TASK ITEM -
Start with the first line of the material. Repeat each line exactly through the one that contains "07.11 Gletschermarathon (HM)".
Content starts
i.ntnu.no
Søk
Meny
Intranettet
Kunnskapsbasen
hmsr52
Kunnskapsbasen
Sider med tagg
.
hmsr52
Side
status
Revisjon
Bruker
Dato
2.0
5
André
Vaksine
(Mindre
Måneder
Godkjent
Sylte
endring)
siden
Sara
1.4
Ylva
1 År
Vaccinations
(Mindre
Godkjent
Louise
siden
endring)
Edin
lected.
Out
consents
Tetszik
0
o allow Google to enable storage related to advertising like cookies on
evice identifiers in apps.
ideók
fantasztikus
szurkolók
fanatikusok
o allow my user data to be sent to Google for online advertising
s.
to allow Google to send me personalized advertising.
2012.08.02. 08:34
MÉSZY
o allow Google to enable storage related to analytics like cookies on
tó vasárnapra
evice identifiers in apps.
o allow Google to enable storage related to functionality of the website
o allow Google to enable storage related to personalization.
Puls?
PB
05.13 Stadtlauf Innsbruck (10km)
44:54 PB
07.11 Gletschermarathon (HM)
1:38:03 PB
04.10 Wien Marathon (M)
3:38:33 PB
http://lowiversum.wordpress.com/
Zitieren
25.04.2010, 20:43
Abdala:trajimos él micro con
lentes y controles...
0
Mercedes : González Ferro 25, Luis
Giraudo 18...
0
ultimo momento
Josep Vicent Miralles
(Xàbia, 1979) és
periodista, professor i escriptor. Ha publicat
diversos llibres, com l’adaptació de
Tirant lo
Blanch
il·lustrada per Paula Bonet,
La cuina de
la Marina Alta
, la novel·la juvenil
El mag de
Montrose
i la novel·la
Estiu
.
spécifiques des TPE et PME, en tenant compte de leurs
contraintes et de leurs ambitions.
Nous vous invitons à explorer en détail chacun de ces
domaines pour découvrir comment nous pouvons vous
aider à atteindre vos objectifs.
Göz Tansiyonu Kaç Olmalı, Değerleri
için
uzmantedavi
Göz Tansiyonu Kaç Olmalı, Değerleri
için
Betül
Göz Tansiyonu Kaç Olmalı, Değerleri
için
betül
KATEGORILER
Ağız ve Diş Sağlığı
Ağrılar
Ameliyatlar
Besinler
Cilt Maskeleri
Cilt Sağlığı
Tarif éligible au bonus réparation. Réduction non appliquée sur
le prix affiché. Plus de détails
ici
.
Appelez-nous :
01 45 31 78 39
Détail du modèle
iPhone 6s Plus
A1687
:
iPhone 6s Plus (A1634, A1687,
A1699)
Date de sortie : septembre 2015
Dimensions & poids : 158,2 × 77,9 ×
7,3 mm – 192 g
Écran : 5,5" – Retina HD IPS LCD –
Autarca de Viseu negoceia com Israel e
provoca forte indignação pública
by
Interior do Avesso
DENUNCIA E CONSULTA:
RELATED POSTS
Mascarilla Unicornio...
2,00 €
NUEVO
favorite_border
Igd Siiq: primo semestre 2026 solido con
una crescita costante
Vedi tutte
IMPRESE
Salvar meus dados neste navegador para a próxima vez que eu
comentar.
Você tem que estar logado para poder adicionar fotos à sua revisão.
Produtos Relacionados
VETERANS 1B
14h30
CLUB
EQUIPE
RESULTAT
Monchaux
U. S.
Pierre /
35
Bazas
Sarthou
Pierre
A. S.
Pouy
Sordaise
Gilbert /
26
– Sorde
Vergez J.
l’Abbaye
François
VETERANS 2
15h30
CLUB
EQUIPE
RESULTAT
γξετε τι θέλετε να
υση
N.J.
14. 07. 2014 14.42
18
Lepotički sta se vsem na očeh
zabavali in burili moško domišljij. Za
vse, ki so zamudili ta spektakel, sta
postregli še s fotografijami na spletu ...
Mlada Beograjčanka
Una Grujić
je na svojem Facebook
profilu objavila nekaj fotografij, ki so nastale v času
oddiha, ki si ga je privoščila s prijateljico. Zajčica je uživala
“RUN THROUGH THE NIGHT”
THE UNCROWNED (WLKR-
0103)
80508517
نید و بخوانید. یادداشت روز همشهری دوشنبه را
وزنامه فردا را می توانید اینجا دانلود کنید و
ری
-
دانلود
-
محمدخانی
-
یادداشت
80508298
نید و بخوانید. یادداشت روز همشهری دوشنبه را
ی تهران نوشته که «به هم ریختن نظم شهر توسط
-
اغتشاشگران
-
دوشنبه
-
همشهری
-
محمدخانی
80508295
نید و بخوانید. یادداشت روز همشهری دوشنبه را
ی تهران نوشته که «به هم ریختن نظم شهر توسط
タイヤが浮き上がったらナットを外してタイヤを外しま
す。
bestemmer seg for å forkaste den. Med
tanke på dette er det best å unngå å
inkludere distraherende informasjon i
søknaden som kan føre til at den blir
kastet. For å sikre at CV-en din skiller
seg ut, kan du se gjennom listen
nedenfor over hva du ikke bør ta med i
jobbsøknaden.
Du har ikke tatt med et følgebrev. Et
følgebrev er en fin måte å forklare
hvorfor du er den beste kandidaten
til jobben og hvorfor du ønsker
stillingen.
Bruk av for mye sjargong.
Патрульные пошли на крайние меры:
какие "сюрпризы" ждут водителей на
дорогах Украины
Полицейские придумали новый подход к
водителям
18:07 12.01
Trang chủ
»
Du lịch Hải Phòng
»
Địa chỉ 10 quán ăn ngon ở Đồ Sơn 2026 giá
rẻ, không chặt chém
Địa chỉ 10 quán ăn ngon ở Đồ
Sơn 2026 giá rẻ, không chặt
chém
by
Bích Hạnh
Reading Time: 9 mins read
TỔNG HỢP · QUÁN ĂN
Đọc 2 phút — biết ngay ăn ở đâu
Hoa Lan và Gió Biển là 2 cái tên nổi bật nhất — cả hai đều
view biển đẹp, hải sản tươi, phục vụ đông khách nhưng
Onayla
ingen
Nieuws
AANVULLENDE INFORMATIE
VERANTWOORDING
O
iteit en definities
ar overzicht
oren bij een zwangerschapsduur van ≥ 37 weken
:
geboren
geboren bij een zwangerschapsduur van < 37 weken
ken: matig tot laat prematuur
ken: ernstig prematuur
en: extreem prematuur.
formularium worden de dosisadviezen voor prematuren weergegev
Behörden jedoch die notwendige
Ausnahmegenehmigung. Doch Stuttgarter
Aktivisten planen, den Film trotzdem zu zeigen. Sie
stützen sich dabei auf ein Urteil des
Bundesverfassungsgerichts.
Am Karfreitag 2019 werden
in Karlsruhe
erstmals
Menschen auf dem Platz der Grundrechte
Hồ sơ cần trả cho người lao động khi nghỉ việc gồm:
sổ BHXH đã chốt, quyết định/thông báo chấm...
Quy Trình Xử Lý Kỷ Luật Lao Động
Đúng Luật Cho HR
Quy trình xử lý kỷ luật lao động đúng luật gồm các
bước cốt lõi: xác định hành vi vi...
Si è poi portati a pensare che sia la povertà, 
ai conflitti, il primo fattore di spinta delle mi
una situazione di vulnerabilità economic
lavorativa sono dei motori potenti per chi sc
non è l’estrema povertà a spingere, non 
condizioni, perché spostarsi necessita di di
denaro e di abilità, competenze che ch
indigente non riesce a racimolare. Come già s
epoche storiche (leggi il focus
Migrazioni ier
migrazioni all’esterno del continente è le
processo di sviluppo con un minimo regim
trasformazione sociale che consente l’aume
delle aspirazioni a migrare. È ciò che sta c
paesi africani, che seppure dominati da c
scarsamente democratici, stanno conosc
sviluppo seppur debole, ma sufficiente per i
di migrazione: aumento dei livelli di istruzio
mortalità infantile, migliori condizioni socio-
Content ends
RESPONSE AREA -
i.ntnu.no
Søk
Meny
Intranettet
Kunnskapsbasen
hmsr52
Kunnskapsbasen
Sider med tagg
.
hmsr52
Side
status
Revisjon
Bruker
Dato
2.0
5
André
Vaksine
(Mindre
Måneder
Godkjent
Sylte
endring)
siden
Sara
1.4
Ylva
1 År
Vaccinations
(Mindre
Godkjent
Louise
siden
endring)
Edin
lected.
Out
consents
Tetszik
0
o allow Google to enable storage related to advertising like cookies on
evice identifiers in apps.
ideók
fantasztikus
szurkolók
fanatikusok
o allow my user data to be sent to Google for online advertising
s.
to allow Google to send me personalized advertising.
2012.08.02. 08:34
MÉSZY
o allow Google to enable storage related to analytics like cookies on
tó vasárnapra
evice identifiers in apps.
o allow Google to enable storage related to functionality of the website
o allow Google to enable storage related to personalization.
Puls?
PB
05.13 Stadtlauf Innsbruck (10km)
44:54 PB
07.11 Gletschermarathon (HM)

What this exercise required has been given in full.